Where the material below has a line containing "Please rate the", start repeating exactly, and keep going through the line containing "built with long", with no other lines.

----

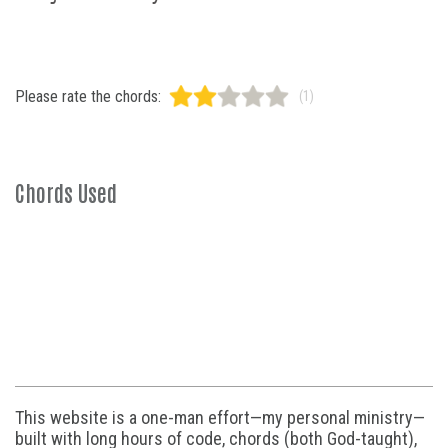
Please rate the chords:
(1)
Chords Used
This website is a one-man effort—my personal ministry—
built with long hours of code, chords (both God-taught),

----

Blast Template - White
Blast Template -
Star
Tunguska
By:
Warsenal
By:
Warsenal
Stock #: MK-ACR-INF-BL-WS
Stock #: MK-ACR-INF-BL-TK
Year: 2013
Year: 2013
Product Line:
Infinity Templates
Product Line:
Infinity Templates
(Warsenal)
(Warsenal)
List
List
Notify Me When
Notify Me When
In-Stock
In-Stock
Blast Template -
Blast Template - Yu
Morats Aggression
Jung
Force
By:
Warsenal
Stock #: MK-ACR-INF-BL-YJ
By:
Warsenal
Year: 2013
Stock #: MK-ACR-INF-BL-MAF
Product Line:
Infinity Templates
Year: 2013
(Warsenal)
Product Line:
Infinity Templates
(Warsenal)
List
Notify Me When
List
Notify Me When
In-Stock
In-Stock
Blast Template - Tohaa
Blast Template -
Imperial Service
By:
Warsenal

----

▸ Written solution
Please rate the chords:
(1)
Chords Used
This website is a one-man effort—my personal ministry—
built with long hours of code, chords (both God-taught),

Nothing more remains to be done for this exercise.